I was so hopeful that each time we connected it was going to be better; only to be bitter. I used to enjoy fall season; I anticipated the transition of colors in the earth, but I believe the constant of change and disruptive flow in my life created hurt. I hate to see the fall season coming. I’m just too old to endure. It’s like having a newborn baby at the age of 65; it’s not for me no matter the beauty.

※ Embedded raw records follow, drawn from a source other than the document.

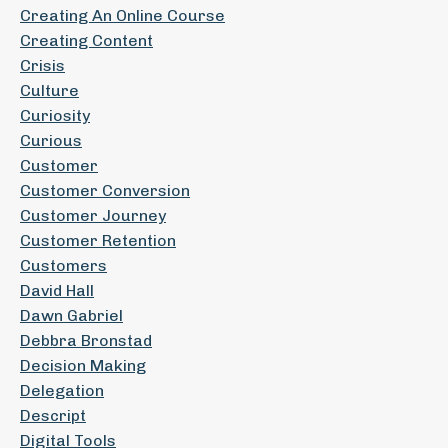
Creating An Online Course
Creating Content
Crisis
Culture
Curiosity
Curious
Customer
Customer Conversion
Customer Journey
Customer Retention
Customers
David Hall
Dawn Gabriel
Debbra Bronstad
Decision Making
Delegation
Descript
Digital Tools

I’ve tried ignoring fall season, praying for a shorter season. I live in fear of the same ole’ same ole’: not enough money, short on opportunity, and life uncertainty. Fall season brings changes in relationships, priorities, and a calming that almost creates a depressive pace. Somehow, I’ve got to follow the theme of my life right now and “pick this up too.” I used to love the fall season, but we’ve had a fall out and I need to reconcile that relationship. We are not on the same page, we don’t have the same energy and we don’t have the same flow and frequency. Fall and I are in conflict and miscommunication. Fall doesn’t listen to me and that bothers me. Can you at least understand my concerns? Why do you own the pace? Why do you dominate the day? Fall and I have fall’n out. I’m not the one that keeps going back, fall keeps showing up-year after year after year. This relationship is just too bitter to bare. I can’t live without you, I can’t live with you. I have to realize that perhaps what I want long-term was only designed for temporary. I can’t allow the seasonal to be eternal.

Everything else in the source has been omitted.